What’s the one thing you must do when you go to Japan? Visit Mount Fuji? Eat great sushi? Enjoy amazing ramen? For me, it’s going to an amazing hot spring (onsen).
“Off The Beaten Path” is a series that explores some of the lesser known yet amazing places in Japan. So far, we’ve explored Nakasu (中洲), the hidden foodie mecca of Japan, Matsumoto（松本), the tranquil castle town in the Japanese alps, and Kiso-ji（木曽谷), the ancient highway that was used by the samurais. In this post, we explore a traditional onsen village nestled in the volcanic mountains of Kyushu: Kurokawa (黒川).
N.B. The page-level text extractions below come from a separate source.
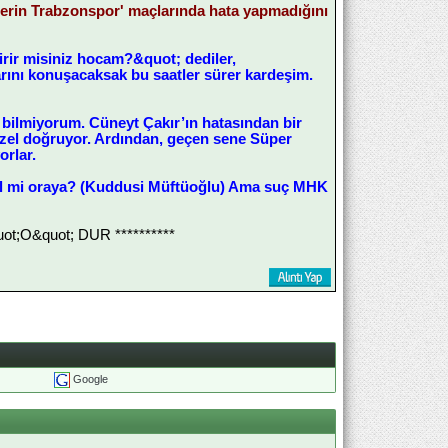
erin Trabzonspor' maçlarında hata yapmadığını
rir misiniz hocam?&quot; dediler,
rını konuşacaksak bu saatler sürer kardeşim.
 bilmiyorum. Cüneyt Çakır’ın hatasından bir
üzel doğruyor. Ardından, geçen sene Süper
rlar.
ğil mi oraya? (Kuddusi Müftüoğlu) Ama suç MHK
;O&quot; DUR **********
Google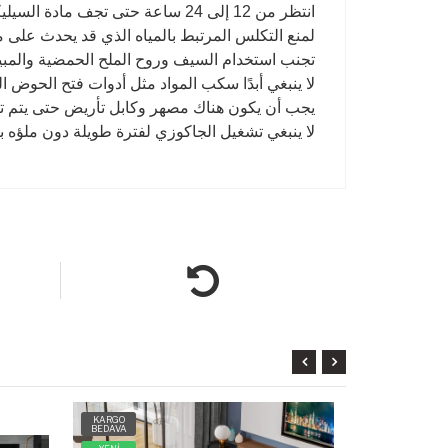
انتظر من 12 إلى 24 ساعة حتى تجف مادة السيليكون المطبقة لمنع المنتج المثبت من تسرب الماء
لمنع التكلس المرتبط بالمياه الذي قد يحدث على
تجنب استخدام السيف وروح الملح الحمضية والمبيض
لا ينبغي أبدًا سكب المواد مثل أدوات فتح الح
يجب أن يكون هناك مصهر وكابل تأريض حتى يتم ت
لا ينبغي تشغيل الجاكوزي لفترة طويلة دون ملؤه با
KARGO
KARGO
BEDAVA
BEDAVA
Kurokawa Onsen is situated in the volcanic mountain ranges of Kyushu and is truly a hidden village. Visitors can surround themselves with nature, relax in the historic hot springs, and forget about their worries.
Map of Kurokawa
Kurokawa onsen has long been a renowned hot spring town. Since the feudal ages, the town has served as a getaway for samurais and lords to relax and mend their wounds. Their hot springs were often called “Kuzuyu,” which means “water which heals wounds.”
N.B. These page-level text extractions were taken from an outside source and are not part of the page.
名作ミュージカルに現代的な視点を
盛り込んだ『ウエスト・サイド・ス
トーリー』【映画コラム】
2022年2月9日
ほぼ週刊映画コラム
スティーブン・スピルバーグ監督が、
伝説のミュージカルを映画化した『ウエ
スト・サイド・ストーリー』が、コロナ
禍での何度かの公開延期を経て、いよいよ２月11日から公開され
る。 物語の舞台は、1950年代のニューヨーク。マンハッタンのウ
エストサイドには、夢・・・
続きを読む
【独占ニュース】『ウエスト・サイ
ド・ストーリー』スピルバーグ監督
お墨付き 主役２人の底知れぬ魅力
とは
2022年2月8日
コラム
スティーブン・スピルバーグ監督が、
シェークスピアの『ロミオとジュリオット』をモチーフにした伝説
Takefue Ryokan at Kurokawa
Takefue Ryokan's private bath and rooms
Hallway at Ryokan Takefue
Ryokan Sanga in Kurokawa
To this day, the town has kept the traditional atmosphere alive. You won’t find large multi-story hotels, tour buses, or neon billboards. What you will find is a quaint town dominated by traditional wooden buildings, stone paths, and small old-fashioned stores. Walking through the town wearing a yukata and wooden geta sandals is a magical and a peaceful experience.
© William Cho
Kurokawa Onsen stands out even in Japan for their picturesque ‘rotenburo’ or “outdoor hot springs.” The baths are all operated by traditional ryokans (inns). The inns and onsens are beautiful and unique: some are nestled in a grotto, some are in small caves, some are beside waterfalls, and some are alongside the river which runs through the town.
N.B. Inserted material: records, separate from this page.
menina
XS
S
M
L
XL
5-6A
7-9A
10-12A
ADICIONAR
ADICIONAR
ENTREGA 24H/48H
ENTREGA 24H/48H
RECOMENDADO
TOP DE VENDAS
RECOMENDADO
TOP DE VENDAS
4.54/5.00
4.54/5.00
The river that passed through middle of town
© Kevin Tan
With so many hot springs in this little town, don’t you wish you could take a dip in as many as possible? Well you can, with the ‘Tegata’ or wooden bath passes. You can buy an all-day bath pass for ¥1300 at the town center which provides you admissions to baths at up to three different ryokans.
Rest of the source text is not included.